Is the enclosure defective? IMHO, yes it is. Based on what you wrote
here. -Dave
 
M

Mtek

Hi,

I am running Vista Home Premium. I had been running 2 Western Digital
500GB drives in RAID 0 mode. The external enclosure was a Fantom
enclosure.

The controller was going bad, so I bought a Xtrastor 3.5 x2 HDD
enclosure which supports RAID 1.

Anyhow, when I hook it up via USB, it only detects an 8GB drive. Once
I got it to detect it as a 75GB drive. If I hook it up as an eSATA,
Vista does not see it at all......

It should detect close to 500GB since the other 500GB is for the RAID
1.

I have a PB5 motherboard. I have tried a lot of things via the cables
and re-booting and such, no luck. Anyone have any suggestions?

Thanks!!!

John
 
M

Mtek

If you are using an external enclosure, your mainboard bios is not
involved in recognizing the size of the drive.  And your OS will see
whatever the external enclosure sees, so you'd have the same problem
with XP or linux, for that matter.  This is a hardware (or firmware)
problem with the external enclosure.  -Dave  - Hide quoted text -

- Show quoted text -

Dave,

Are you saying the enclosure is bad? Or defective? Or is there
something else I am missing or not doing?

John.
 
P

Paul

Mtek said:
Dave,

Are you saying the enclosure is bad? Or defective? Or is there
something else I am missing or not doing?

John.

Could you try connecting the hard drive, directly to your motherboard ?
That may make it easier to verify the drive is functional. The
P5B motherboard should have some SATA ports on it.

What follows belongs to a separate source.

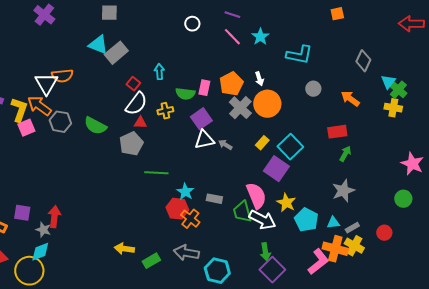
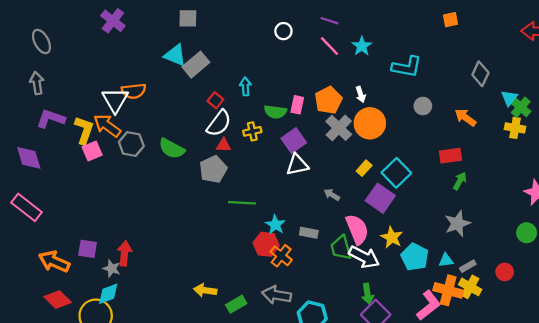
gray arrow: (225, 145) -> (332, 195), moved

In terms of drive size, a drive can be artificially "clipped" in
size, by means of HPA (host protected area). I'm not saying that
is what has happened to your drive, but it is a theoretical
possibility. (Since the drive has reported two different sizes,
then this likely isn't the problem.)

http://en.wikipedia.org/wiki/Host_Protected_Area

The ESATA port on the P5B, connects to a Jmicron JMB363. You may
need to configure the BIOS for it to work, and as I don't know
anything about Vista and driver detection, maybe a driver is needed
that isn't there. I'd try a non-RAID setting on the Jmicron
in the BIOS, for example.

It is possible the drive enclosure doesn't have enough DC power,
in which case you could try connecting just one hard drive
and see if that works and is detected. During spinup, some
drives draw 2.5 amps from the 12V rail.

Paul
 
M

Mtek

Could you try connecting the hard drive, directly to your motherboard ?
That may make it easier to verify the drive is functional. The
P5B motherboard should have some SATA ports on it.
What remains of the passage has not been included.